Personal information
- Native name: Анна Гершник
- Born: 13 September 1975 (age 50) Kaliningrad, Russian SSR, Soviet Union

Chess career
- Country: Soviet Union (until 1990) Israel (1990–2005) United States (since 2005)
- Title: Woman Grandmaster (1995)
- FIDE rating: 2275 (July 1999)
- Peak rating: 2335 (July 1995)

= Anna Gershnik =

American chess player (born 1975)

Anna Gershnik (Анна Гершник; Segal, born 13 September 1975) is a Soviet-born American chess player. She received the FIDE title of Woman Grandmaster (WGM) in 1995.

==Biography==
In 1989, in Aguadilla she won World Youth Chess Championship in girl's U14 age category. The following year, her family went to Israel, and Anna Gershnik was immediately among the top chess players of this country. In 1991, in Graz she took the third place (behind Tatjana Lematschko and Constanze Jahn) in the FIDE Women's World Chess Championship Zonal tournament.
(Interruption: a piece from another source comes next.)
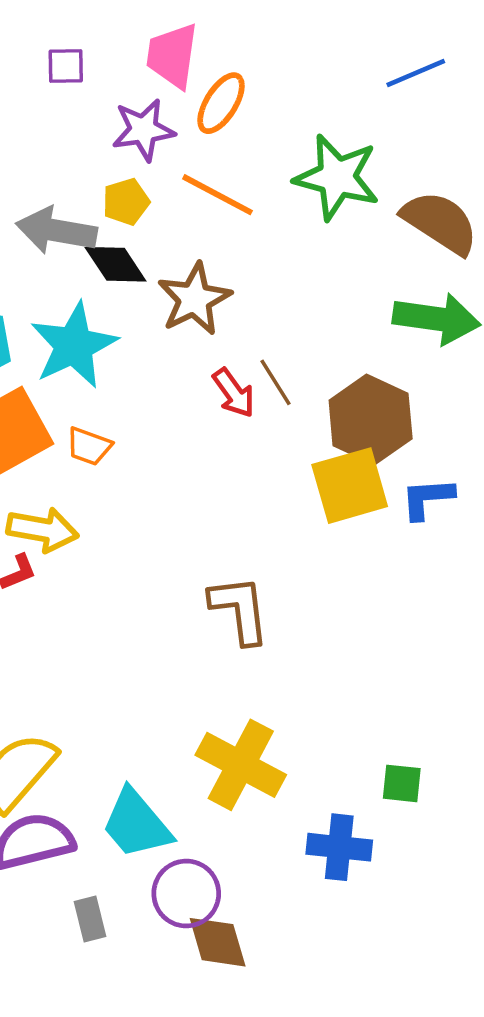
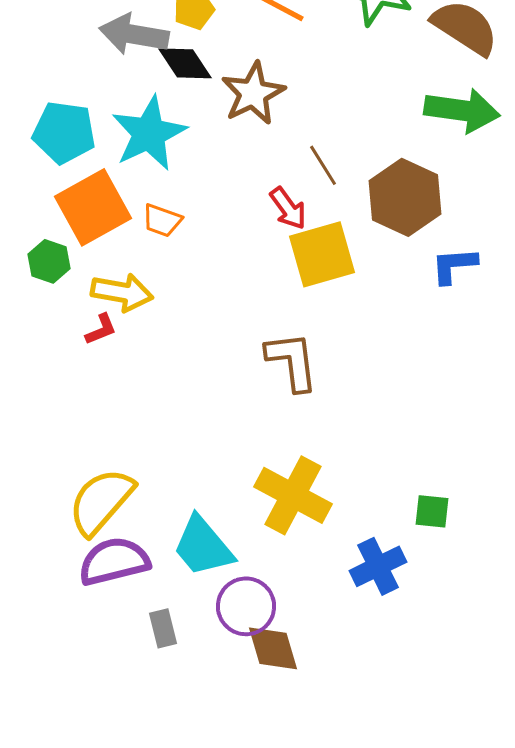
red arrow: (234, 393) -> (288, 208), moved
yellow square: (350, 486) -> (322, 254), moved
blue cross: (339, 847) -> (378, 566), turned -32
In the following years she represented Israel several times at the World Junior Chess Championships (1992, 1993 - U18 girls, 1995 - U20 girls) and European Junior Chess Championships (1994, 1995 - U20 girls). In 1993, Anna Gershnik shared 4th place in the tournament First Saturday FS12 IM-A in Budapest. In 1998, she advanced to the semi-finals of the Israeli Women's Chess Championship play-off, where she lost Ella Pitam.

Anna Gershnik played for Israel in the Women's Chess Olympiads:
- In 1990, at third board in the 29th Chess Olympiad (women) in Novi Sad (+5, =1, -4),
- In 1992, at first board in the 30th Chess Olympiad (women) in Manila (+4, =2, -6),
- In 1994, at second board in the 31st Chess Olympiad (women) in Moscow (+7, =5, -1),
- In 1996, at second board in the 32nd Chess Olympiad (women) in Yerevan (+2, =1, -4),
- In 1998, at first reserve board in the 33rd Chess Olympiad (women) in Elista (+2, =1, -3).

Anna Gershnik played for Israel in the European Team Chess Championship:
- In 1992, at second board in the 1st European Team Chess Championship (women) in Debrecen (+3, =1, -2).

In 1999, Anna Gershnik ended her active chess career.